Modelling, analysis and prediction of information diffusion with graph databases and Apache spark

Social media have provided a new way to understand how people interact between them generating a massive amount of information every day. In the latest years, Big Data technologies have provided to scientists new tools to deal with such amount of data and new approaches have been proposed to deal with these problems. With respect to the phenomenon of information diffusion between communities in social networks, it has been a key factor to understand different events results like elections or referendums in a country or in a more general context it can explain how some clothes or places become in fashion very fast. Two of the new technologies that are proposed for dealing with this kind of data are Apache Spark and graph databases. Apache Spark provides the ability to deal with massive amount of data in a scalable way and graph databases allow to build complex databases with information stored in nodes and also in relationships. The goal of this thesis is to build and test models able to predict information diffusion in social networks. The first phase of the thesis will consist on building the framework to analyse different models. In this phase different data collectors will be developed and connected with a graph database that will allow the building of more complex models. Then, an analysis of different models to characterize information diffusion will be performed and with the results some new models will be proposed. In the final phase a connection between the graph database and Apache Spark will be implemented in order to perform analytics and predictions with respect to the models and the data collected to predict the diffusion and the influence of a campaign in social networks.

I social media hanno fornito un nuovo modo per capire come le persone interagiscano tra di loro generando ogni giorno una quantità enorme di informazioni. Negli ultimi anni le tecnologie Big Data hanno fornito agli scienziati nuovi strumenti per affrontare tale quantità di dati e sono stati proposti nuovi approcci per affrontare questi problemi. Per quanto riguarda il fenomeno della diffusione delle informazioni tra le comunità nelle reti sociali, esso è stato un fattore chiave per comprendere i risultati di eventi diversi come le elezioni o i referendum in un paese o in un contesto più generale può spiegare come alcuni abiti o luoghi diventino di moda molto velocemente. Due delle nuove tecnologie proposte per affrontare questo tipo di dati sono Apache Spark e i database a grafo.
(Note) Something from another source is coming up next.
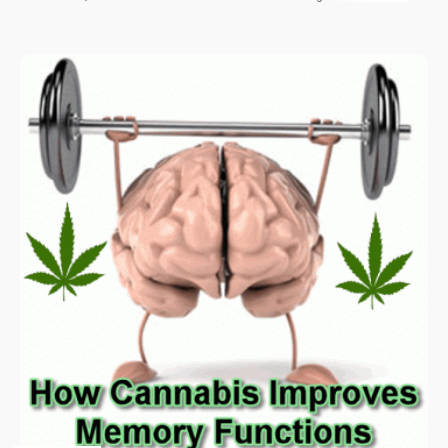
legalization”. They have one of the most mature cannabis
markets in the US and their model of legalization has influenced
even other countries to follow suit.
Apache Spark offre la possibilità di gestire una quantità enorme di dati in modo scalabile e i database a grafo permettono di creare basi di dati complesse con informazioni memorizzate nei nodi e anche nelle relazioni. L'obiettivo di questa tesi è quello di costruire e testare modelli in grado di prevedere la diffusione delle informazioni nelle reti sociali. La prima fase della tesi consisterà nel costruire il framework per analizzare i diversi modelli. In questa fase verranno sviluppati diversi metodi di estrazione dei dati, che verranno collegati ad un database a grafo, per consentire la costruzione di modelli più complessi. Quindi verrà eseguita un'analisi di diversi modelli per caratterizzare la diffusione delle informazioni e con i risultati saranno proposti alcuni nuovi modelli. Nella fase finale verrà implementata una connessione tra il database a grafo e Apache Spark per eseguire analisi e previsioni relative ai modelli e ai dati raccolti per prevedere la diffusione e l'influenza di una campagna nelle reti sociali.